(The problem)
Could you copy exactly the lines from the one containing "encarregam do treinamento. O" through the last line of the records, leaving out every picture?

[Records from a collection]
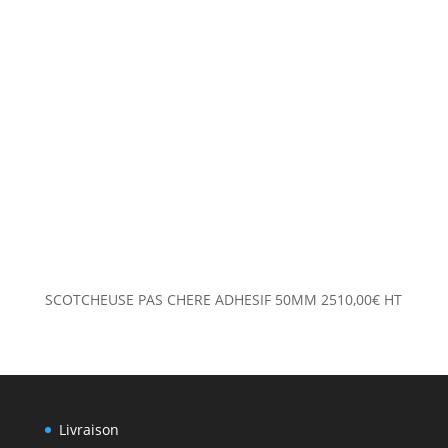
SCOTCHEUSE PAS CHERE ADHESIF 50MM
2510,00
€
HT
Livraison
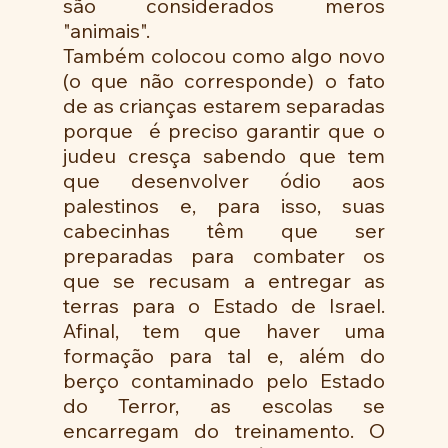
são considerados meros 
"animais".
Também colocou como algo novo 
(o que não corresponde) o fato 
de as crianças estarem separadas 
porque  é preciso garantir que o 
judeu cresça sabendo que tem 
que desenvolver ódio aos 
palestinos e, para isso, suas 
cabecinhas têm que ser 
preparadas para combater os 
que se recusam a entregar as 
terras para o Estado de Israel. 
Afinal, tem que haver uma  
formação para tal e, além do 
berço contaminado pelo Estado 
do Terror, as escolas se 
encarregam do treinamento. O 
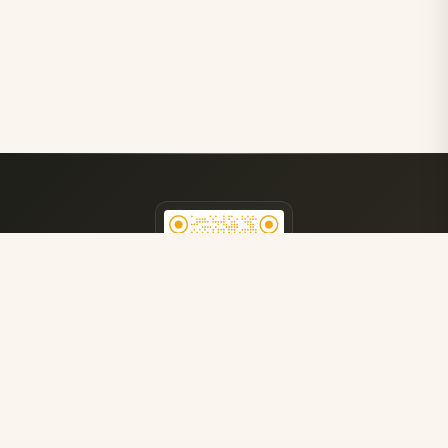
医院公众号
获取更多就医指南
了解最新医疗资讯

(Task result)
encarregam do treinamento. O 
医院公众号
获取更多就医指南
了解最新医疗资讯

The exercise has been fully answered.